Thriller intenso que é, hoje, um marco do género. Com um argumento inteligente e uma realização eficazmente discreta, Clouzot constrói um ambiente tenso e conta-nos a história de uma forma fria e arrepiante.

O filme vive essencialmente de detalhes, quer na construção do ambiente, quer a nível dos personagens e as interpretações de Vera Clouzot e Simone Signoret dão-lhes uma dimensão única. A magnifica fotografia a preto e branco é perfeita para o ambiente do filme e potência os seus vários elementos, contribuindo para a atmosfera intensa do filme.

As Diabólicas começa de uma forma lenta e introduz-nos a história e os personagens de uma forma inteligente e subtil, construindo a sua tensão lentamente até ao surpreendente final.

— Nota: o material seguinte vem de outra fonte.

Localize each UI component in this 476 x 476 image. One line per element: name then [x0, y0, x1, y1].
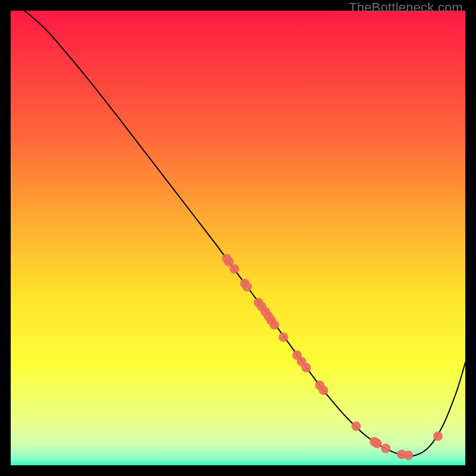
watermark-text: TheBottleneck.com [349, 0, 463, 15]
bottleneck-chart [11, 11, 465, 465]
highlight-point [242, 282, 252, 292]
highlight-point [302, 363, 311, 372]
highlight-point [352, 421, 361, 431]
highlight-point [404, 450, 414, 460]
highlight-point [270, 320, 279, 330]
highlight-point [319, 386, 328, 395]
chart-background [11, 11, 465, 465]
highlight-point [433, 431, 443, 441]
highlight-point [372, 439, 382, 448]
highlight-point [230, 264, 239, 274]
chart-frame [11, 11, 465, 465]
highlight-point [381, 444, 390, 453]
highlight-point [278, 333, 288, 342]
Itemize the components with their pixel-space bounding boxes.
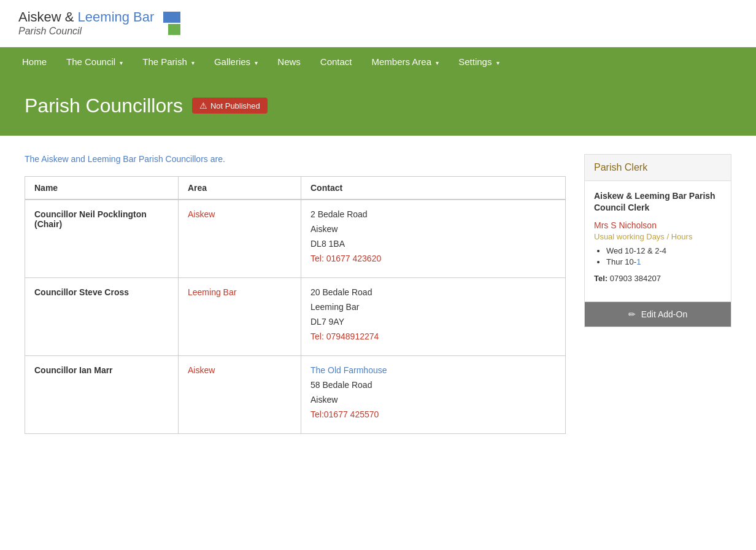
contact-line: Leeming Bar	[310, 302, 556, 312]
nav-link-news[interactable]: News	[268, 47, 310, 76]
nav-link-the-parish[interactable]: The Parish ▾	[133, 47, 204, 76]
site-header: Aiskew & Leeming Bar Parish Council	[0, 0, 756, 47]
chevron-down-icon: ▾	[496, 60, 500, 66]
chevron-down-icon: ▾	[436, 60, 439, 66]
nav-item-settings[interactable]: Settings ▾	[449, 47, 509, 76]
page-title: Parish Councillors ⚠ Not Published	[25, 95, 731, 117]
status-badge-text: Not Published	[210, 101, 260, 110]
councillor-name: Councillor Neil Pocklington (Chair)	[25, 199, 179, 278]
nav-item-members-area[interactable]: Members Area ▾	[362, 47, 449, 76]
sidebar-card: Parish Clerk Aiskew & Leeming Bar Parish…	[584, 154, 731, 327]
councillor-contact: The Old Farmhouse58 Bedale RoadAiskewTel…	[301, 355, 566, 433]
col-header-name: Name	[25, 176, 179, 199]
nav-item-contact[interactable]: Contact	[310, 47, 362, 76]
logo-amp: &	[61, 9, 78, 25]
nav-link-contact[interactable]: Contact	[310, 47, 362, 76]
page-header: Parish Councillors ⚠ Not Published	[0, 76, 756, 136]
nav-link-home[interactable]: Home	[12, 47, 56, 76]
sidebar: Parish Clerk Aiskew & Leeming Bar Parish…	[584, 154, 731, 327]
logo: Aiskew & Leeming Bar Parish Council	[18, 9, 154, 37]
nav-link-members-area[interactable]: Members Area ▾	[362, 47, 449, 76]
logo-leeming-bar: Leeming Bar	[78, 9, 155, 25]
col-header-contact: Contact	[301, 176, 566, 199]
main-content: The Aiskew and Leeming Bar Parish Counci…	[0, 136, 756, 452]
list-item: Thur 10-1	[606, 257, 722, 266]
councillor-name: Councillor Ian Marr	[25, 355, 179, 433]
logo-square-green	[168, 24, 180, 35]
logo-line1: Aiskew & Leeming Bar	[18, 9, 154, 25]
nav-item-news[interactable]: News	[268, 47, 310, 76]
sidebar-header: Parish Clerk	[585, 155, 731, 181]
contact-line: Aiskew	[310, 224, 556, 234]
chevron-down-icon: ▾	[255, 60, 258, 66]
nav-item-the-council[interactable]: The Council ▾	[56, 47, 133, 76]
highlight-text: 1	[636, 257, 641, 266]
table-row: Councillor Ian MarrAiskewThe Old Farmhou…	[25, 355, 566, 433]
logo-line2: Parish Council	[18, 25, 154, 37]
contact-line: The Old Farmhouse	[310, 365, 556, 375]
tel-number: 07903 384207	[610, 274, 661, 283]
councillor-area: Aiskew	[179, 355, 301, 433]
table-row: Councillor Steve CrossLeeming Bar20 Beda…	[25, 277, 566, 355]
sidebar-org-name: Aiskew & Leeming Bar Parish Council Cler…	[594, 190, 722, 214]
logo-square-blue	[163, 12, 180, 23]
col-header-area: Area	[179, 176, 301, 199]
edit-addon-label: Edit Add-On	[641, 309, 688, 319]
sidebar-hours-list: Wed 10-12 & 2-4 Thur 10-1	[594, 246, 722, 266]
nav-item-galleries[interactable]: Galleries ▾	[204, 47, 268, 76]
contact-line: Aiskew	[310, 395, 556, 405]
contact-line: 2 Bedale Road	[310, 209, 556, 219]
table-row: Councillor Neil Pocklington (Chair)Aiske…	[25, 199, 566, 278]
list-item: Wed 10-12 & 2-4	[606, 246, 722, 255]
contact-line: Tel: 01677 423620	[310, 254, 556, 263]
sidebar-hours-label: Usual working Days / Hours	[594, 232, 722, 241]
page-title-text: Parish Councillors	[25, 95, 183, 117]
intro-text: The Aiskew and Leeming Bar Parish Counci…	[25, 154, 566, 164]
content-area: The Aiskew and Leeming Bar Parish Counci…	[25, 154, 566, 434]
nav-link-galleries[interactable]: Galleries ▾	[204, 47, 268, 76]
edit-addon-button[interactable]: ✏ Edit Add-On	[585, 301, 731, 327]
tel-label: Tel:	[594, 274, 608, 283]
nav-item-the-parish[interactable]: The Parish ▾	[133, 47, 204, 76]
nav-link-the-council[interactable]: The Council ▾	[56, 47, 133, 76]
logo-aiskew: Aiskew	[18, 9, 61, 25]
status-badge: ⚠ Not Published	[192, 98, 268, 114]
logo-icon	[163, 12, 180, 35]
councillors-table: Name Area Contact Councillor Neil Pockli…	[25, 176, 566, 434]
contact-line: 20 Bedale Road	[310, 287, 556, 297]
contact-line: Tel:01677 425570	[310, 409, 556, 419]
warning-icon: ⚠	[199, 101, 207, 110]
councillor-area: Aiskew	[179, 199, 301, 278]
councillor-name: Councillor Steve Cross	[25, 277, 179, 355]
contact-line: 58 Bedale Road	[310, 380, 556, 390]
councillor-contact: 2 Bedale RoadAiskewDL8 1BATel: 01677 423…	[301, 199, 566, 278]
contact-line: DL8 1BA	[310, 239, 556, 249]
sidebar-clerk-name: Mrs S Nicholson	[594, 220, 722, 230]
nav-item-home[interactable]: Home	[12, 47, 56, 76]
pencil-icon: ✏	[628, 309, 636, 319]
sidebar-body: Aiskew & Leeming Bar Parish Council Cler…	[585, 181, 731, 301]
contact-line: Tel: 07948912274	[310, 331, 556, 341]
contact-line: DL7 9AY	[310, 317, 556, 327]
nav-link-settings[interactable]: Settings ▾	[449, 47, 509, 76]
table-header-row: Name Area Contact	[25, 176, 566, 199]
sidebar-tel: Tel: 07903 384207	[594, 274, 722, 283]
chevron-down-icon: ▾	[120, 60, 123, 66]
councillor-area: Leeming Bar	[179, 277, 301, 355]
councillor-contact: 20 Bedale RoadLeeming BarDL7 9AYTel: 079…	[301, 277, 566, 355]
main-nav: Home The Council ▾ The Parish ▾ Gallerie…	[0, 47, 756, 76]
chevron-down-icon: ▾	[191, 60, 195, 66]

Infelizmente, o filme é vitima do seu próprio sucesso e o final do filme perde o seu impacto, nos dias de hoje, devido ao facto de ter sido tantas vezes copiado. No entanto, As Diabólicas não deixa de ser um magnifico exemplo de film noir e da frescura cinematográfica francesa. Involuntariamente, o remake, produzido por Hollywood em 1996 e interpretado por Sharon Stone, prova isso mesmo e o seu único mérito é o nos fazer apreciar ainda mais o original.


Les Diaboliques
Cinedis. França, 1955, 114m, thriller. Realizador: Henri-Georges Clouzot. Argumento: Henri-Georges Clouzot, Jérôme Géronimi, Frédéric Grendel, René Masson; baseado no livro Celle qui n’etait Plus, de Pierre Boileau e Thomas Narcejac. Actores: Simone Signoret, Véra Clouzot, Paul Meurisse, Charles Vanel, Jean Brochard, Pierre Larquey, Michel Serrault

Duas professoras que partilham o mesmo homem decidem elaborar um plano para o matar.